Transcribed page contents
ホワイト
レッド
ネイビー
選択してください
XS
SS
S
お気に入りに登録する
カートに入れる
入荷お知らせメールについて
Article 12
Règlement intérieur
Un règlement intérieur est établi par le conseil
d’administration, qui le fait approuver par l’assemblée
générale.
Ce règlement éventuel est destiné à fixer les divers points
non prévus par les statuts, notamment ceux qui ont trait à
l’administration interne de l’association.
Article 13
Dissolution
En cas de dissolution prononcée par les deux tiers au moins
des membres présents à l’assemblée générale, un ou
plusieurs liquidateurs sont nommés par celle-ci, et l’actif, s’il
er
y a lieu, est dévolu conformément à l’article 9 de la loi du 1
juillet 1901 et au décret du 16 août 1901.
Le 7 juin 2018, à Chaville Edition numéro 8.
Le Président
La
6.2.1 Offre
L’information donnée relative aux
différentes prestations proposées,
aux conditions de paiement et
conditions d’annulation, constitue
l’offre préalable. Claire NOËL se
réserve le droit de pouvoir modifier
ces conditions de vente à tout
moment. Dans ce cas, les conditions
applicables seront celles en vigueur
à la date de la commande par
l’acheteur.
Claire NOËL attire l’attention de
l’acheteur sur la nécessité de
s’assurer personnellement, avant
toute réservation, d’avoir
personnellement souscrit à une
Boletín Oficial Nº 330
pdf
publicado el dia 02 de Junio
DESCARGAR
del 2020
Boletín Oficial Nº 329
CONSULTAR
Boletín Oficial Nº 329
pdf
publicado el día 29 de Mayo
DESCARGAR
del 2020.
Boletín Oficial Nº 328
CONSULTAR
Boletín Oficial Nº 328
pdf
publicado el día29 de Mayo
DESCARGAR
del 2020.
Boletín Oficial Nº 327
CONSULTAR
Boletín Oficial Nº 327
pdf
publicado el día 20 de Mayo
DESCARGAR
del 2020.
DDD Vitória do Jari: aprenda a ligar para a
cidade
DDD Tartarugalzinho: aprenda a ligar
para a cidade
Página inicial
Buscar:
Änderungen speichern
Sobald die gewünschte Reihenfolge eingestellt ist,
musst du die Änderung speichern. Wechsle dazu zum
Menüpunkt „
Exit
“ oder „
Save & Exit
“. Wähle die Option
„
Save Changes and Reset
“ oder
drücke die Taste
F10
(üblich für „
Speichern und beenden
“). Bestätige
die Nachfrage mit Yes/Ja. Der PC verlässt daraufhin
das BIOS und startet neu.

The problem: Word for word, output the lines of the data from its first line through the line where "non prévus par" appears, and stop there.

Response to the task:
ホワイト
レッド
ネイビー
選択してください
XS
SS
S
お気に入りに登録する
カートに入れる
入荷お知らせメールについて
Article 12
Règlement intérieur
Un règlement intérieur est établi par le conseil
d’administration, qui le fait approuver par l’assemblée
générale.
Ce règlement éventuel est destiné à fixer les divers points
non prévus par les statuts, notamment ceux qui ont trait à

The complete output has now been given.